Akan tetapi, masih terdapat terdapat sejumlah masalah dalam aturan peralihan tersebut. Pertama, pengaturan soal kewenangan penanganan tindak pidana tersebut tidak masuk dalam ranah KUHP, melainkan hukum acara. Kedua, pasal tersebut justru menimbulkan ketidakpastian hukum karena ada dua regulasi yang akan berlaku yaitu KUHP dan undang-undang khusus.
“Ada dua undang-undang yang berlaku dan ancamannya berbeda. Ada asas hukum yang harus menguntungkan terdakwa. Berarti kan KUHP itu. Padahal disebutkan KUHP tidak akan mengganggu gugat. Ini kan tidak mungkin. Justru muncul kebingungan dalam penanganan perkara yang berdampak ketidakpastian hukum dan berujung sulitnya memperoleh keadilan,” tutur Syarif.
Namun jika ditelaah lebih dalam, keberadaan Pasal 729 RKUHP menuntaskan kebingungan tapi sangat berbahaya dampaknya.
“Sesaat, itu menimbulkan kenyamanan. Namun berdasarkan bunyi yang ada dalam pasal tersebut, ditegaskan kembali tindak pidana khusus dalam KUHP yang dilaksanakan. Jadi, ini sangat berbahaya. Karena tindak pidana khusus yang berlaku, pada akhirnya yang di KUHP tersebut,” ujar Laode.
Dengan kata lain, justru menguatkan sejumlah pasal seperti Pasal 3 ayat 1, Pasal 205, dan Pasal 723 yang menerangkan penanganan tindak pidana khusus, termasuk tindak pidana korupsi, tindak pidana narkoba, tindak pidana pencucian uang, dan tindak pidana HAM pada akhirnya harus mengacu ke KUHP. Padahal pemberlakuan penanganan tindak pidana HAM dalam KUHP ini berpotensi memiliki masa kadaluwarsa.
“Penanganan perkara HAM itu tidak bisa dibatasi, apalagi dikejar waktu kadaluwarsa,” ujar Anam.

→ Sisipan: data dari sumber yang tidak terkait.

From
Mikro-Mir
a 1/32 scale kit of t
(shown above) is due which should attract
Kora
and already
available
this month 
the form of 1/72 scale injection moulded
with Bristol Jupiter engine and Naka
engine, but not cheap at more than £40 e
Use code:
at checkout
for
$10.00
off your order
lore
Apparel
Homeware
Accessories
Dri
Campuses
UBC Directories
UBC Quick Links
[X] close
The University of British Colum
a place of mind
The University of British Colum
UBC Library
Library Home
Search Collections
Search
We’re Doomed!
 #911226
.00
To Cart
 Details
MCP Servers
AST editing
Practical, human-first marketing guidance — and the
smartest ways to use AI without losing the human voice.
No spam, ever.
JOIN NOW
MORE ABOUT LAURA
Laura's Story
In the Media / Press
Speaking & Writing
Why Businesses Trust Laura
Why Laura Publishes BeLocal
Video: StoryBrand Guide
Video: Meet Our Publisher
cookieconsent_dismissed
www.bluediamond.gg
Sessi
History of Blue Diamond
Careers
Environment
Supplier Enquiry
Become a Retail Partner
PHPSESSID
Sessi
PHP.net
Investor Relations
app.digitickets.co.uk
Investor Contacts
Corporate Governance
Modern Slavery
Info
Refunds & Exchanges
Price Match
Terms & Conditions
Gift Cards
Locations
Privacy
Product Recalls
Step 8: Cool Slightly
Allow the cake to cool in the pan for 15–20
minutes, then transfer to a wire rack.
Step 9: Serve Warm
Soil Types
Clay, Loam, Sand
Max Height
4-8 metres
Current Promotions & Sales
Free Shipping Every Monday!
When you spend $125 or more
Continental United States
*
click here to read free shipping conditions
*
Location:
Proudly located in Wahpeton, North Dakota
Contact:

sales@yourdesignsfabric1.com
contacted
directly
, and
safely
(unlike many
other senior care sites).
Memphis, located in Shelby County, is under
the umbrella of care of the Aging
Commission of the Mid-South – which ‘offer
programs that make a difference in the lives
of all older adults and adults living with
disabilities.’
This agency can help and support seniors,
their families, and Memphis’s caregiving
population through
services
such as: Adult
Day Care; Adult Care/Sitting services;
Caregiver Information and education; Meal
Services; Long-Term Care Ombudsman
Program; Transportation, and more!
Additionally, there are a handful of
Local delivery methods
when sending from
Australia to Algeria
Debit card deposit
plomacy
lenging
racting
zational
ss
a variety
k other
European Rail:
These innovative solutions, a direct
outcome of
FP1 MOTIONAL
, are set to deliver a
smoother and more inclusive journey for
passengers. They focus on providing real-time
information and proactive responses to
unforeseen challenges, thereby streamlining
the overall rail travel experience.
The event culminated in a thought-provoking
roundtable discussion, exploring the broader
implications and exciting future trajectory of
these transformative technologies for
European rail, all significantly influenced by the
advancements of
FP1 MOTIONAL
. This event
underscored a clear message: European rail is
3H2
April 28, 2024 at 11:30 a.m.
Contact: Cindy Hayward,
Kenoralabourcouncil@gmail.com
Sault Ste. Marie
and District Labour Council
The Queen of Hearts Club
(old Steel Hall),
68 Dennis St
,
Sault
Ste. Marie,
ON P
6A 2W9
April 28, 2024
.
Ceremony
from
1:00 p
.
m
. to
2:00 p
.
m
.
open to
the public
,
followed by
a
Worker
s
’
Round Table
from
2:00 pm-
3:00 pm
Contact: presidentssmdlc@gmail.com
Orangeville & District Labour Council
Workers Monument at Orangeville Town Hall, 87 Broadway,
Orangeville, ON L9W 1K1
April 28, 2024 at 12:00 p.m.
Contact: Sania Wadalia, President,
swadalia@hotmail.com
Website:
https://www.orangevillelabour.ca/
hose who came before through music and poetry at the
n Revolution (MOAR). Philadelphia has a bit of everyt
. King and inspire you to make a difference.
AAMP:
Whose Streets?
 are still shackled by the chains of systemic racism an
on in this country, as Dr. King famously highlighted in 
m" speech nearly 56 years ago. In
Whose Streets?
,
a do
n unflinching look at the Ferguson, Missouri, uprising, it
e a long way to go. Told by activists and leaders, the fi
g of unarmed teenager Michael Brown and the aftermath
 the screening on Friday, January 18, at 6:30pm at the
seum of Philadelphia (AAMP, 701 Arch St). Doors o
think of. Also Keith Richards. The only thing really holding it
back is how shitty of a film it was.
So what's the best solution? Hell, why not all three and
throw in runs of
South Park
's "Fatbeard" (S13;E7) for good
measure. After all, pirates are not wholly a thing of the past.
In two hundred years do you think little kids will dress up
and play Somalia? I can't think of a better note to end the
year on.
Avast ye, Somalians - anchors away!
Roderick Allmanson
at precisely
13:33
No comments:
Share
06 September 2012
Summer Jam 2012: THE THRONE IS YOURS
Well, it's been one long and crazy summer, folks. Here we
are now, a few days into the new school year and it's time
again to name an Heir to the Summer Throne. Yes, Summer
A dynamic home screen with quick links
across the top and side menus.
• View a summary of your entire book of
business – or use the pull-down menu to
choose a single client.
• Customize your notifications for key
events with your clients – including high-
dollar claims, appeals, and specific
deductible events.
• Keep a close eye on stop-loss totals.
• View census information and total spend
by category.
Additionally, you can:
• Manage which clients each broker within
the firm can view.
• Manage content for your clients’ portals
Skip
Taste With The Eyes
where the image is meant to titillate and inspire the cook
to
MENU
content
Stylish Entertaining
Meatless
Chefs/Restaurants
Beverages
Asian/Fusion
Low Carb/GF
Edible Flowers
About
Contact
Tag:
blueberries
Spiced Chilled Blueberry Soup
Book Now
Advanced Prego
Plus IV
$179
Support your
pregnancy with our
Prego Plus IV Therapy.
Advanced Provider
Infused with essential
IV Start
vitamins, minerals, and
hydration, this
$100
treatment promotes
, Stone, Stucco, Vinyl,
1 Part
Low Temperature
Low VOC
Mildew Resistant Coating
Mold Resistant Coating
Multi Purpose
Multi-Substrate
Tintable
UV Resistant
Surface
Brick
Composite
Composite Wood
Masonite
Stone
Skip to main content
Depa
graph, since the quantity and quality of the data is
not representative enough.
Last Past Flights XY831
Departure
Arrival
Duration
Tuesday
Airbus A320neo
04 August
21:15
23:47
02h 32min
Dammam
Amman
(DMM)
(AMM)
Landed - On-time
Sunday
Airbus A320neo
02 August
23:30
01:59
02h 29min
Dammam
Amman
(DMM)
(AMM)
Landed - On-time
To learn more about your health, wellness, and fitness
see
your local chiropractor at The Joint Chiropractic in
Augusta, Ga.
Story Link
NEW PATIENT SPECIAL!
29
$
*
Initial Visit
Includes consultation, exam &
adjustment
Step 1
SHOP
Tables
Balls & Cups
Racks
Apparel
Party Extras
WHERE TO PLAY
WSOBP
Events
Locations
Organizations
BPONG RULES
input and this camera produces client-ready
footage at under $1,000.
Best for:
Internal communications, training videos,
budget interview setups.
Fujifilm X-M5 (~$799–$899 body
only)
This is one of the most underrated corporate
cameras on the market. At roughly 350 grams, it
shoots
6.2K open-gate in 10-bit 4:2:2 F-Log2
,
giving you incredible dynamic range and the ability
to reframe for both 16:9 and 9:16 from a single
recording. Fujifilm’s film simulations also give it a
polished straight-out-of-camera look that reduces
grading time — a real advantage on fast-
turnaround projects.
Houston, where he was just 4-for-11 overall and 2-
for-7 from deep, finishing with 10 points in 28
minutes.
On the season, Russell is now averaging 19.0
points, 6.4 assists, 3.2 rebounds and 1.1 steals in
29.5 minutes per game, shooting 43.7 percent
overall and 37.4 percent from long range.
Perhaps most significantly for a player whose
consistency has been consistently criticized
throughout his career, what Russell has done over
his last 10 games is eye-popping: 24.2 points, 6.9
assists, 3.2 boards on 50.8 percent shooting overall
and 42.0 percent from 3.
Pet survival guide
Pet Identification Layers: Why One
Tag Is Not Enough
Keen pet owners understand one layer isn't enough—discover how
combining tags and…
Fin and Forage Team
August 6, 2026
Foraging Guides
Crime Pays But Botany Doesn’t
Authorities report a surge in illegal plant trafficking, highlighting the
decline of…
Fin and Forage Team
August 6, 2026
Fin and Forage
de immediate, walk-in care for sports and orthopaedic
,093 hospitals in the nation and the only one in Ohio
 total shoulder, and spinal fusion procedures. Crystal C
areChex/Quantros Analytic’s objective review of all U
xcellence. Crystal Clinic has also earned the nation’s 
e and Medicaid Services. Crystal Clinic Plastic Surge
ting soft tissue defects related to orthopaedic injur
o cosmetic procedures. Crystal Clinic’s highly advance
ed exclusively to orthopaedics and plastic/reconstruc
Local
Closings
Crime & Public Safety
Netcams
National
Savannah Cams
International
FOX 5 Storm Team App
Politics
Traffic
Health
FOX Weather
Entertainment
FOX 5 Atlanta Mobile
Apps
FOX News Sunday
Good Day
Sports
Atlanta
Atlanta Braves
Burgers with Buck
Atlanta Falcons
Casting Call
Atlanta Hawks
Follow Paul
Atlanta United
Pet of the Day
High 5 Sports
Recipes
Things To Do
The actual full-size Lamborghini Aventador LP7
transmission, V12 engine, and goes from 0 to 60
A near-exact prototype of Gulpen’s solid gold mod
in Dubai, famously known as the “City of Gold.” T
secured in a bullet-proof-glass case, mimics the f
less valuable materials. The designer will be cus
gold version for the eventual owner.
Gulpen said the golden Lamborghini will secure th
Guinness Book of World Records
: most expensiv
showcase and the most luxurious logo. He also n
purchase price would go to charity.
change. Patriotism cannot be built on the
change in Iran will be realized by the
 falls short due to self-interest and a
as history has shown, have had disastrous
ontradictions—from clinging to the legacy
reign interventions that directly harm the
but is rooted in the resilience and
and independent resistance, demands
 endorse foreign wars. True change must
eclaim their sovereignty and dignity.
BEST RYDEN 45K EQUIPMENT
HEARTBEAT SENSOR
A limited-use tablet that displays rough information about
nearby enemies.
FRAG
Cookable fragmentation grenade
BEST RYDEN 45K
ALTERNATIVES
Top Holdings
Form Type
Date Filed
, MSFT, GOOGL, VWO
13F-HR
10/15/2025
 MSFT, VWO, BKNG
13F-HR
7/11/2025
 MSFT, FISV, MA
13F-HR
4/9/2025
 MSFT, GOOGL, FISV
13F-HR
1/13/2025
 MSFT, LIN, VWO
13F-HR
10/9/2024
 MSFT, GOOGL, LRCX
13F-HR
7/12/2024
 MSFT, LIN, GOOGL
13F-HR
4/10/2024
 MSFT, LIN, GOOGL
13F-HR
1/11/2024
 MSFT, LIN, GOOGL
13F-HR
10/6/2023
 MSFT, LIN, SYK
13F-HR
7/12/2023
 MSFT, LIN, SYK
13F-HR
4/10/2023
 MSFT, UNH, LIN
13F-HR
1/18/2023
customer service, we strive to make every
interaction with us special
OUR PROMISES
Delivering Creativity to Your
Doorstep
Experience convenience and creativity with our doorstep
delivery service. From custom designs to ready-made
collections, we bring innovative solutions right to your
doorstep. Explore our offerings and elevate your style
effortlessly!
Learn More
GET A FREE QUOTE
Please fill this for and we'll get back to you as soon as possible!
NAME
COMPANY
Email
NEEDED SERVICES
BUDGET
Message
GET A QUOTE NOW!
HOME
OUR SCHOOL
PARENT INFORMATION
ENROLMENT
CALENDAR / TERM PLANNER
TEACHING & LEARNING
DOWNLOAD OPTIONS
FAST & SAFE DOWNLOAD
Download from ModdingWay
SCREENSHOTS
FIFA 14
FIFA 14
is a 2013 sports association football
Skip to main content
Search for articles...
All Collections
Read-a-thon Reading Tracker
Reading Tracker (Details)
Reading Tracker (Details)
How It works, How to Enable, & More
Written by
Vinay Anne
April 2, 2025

Heru pun menyayangkan sikap pemerintah yang tetap pada pendiriannya. Menurut dia, sikap ini merugikan bangsa ini ke depan, terutama terkait persoalan narkoba. Perkembangan jenis narkoba hingga persoalan pengembalian uang negara yang maksimal hanya Rp 15 miliar dipermasalahkannya. Padahal kasus narkoba banyak yang mencapai triliunan rupiah.
“Bonus demografi yang diagung-agungkan pada 2040 mungkin tidak akan bisa didapat. Karena penanganan perkara narkoba malah dibatasi melalui RKUHP,” ujar Heru.
Penerapan RKUHP ini juga menutup kewenangan KPK untuk menangani upaya merintangi penanganan perkara yang tertuang dalam Pasal 21 UU Nomor 31/1999 tentang tindak pidana korupsi. Pasal tersebut kini masuk dalam RKUHP bukan dalam bab tindak pidana khusus melainkan bab tindak pidana terhadap proses peradilan.